WORK INSTRUCTION.
Output the listing verbatim, leaving out every picture.

PROVIDED MATERIAL.
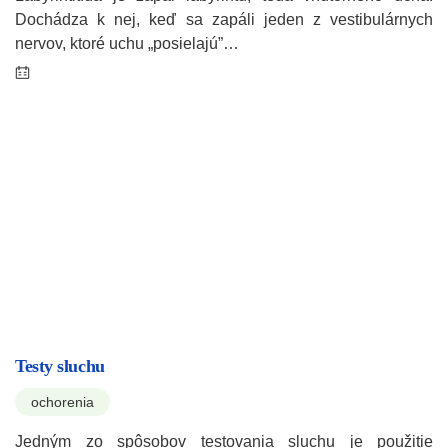
Dochádza k nej, keď sa zapáli jeden z vestibulárnych
nervov, ktoré uchu „posielajú”…
Testy sluchu
ochorenia
Jedným zo spôsobov testovania sluchu je použitie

WRITTEN SOLUTION.
Dochádza k nej, keď sa zapáli jeden z vestibulárnych
nervov, ktoré uchu „posielajú”…
Testy sluchu
ochorenia
Jedným zo spôsobov testovania sluchu je použitie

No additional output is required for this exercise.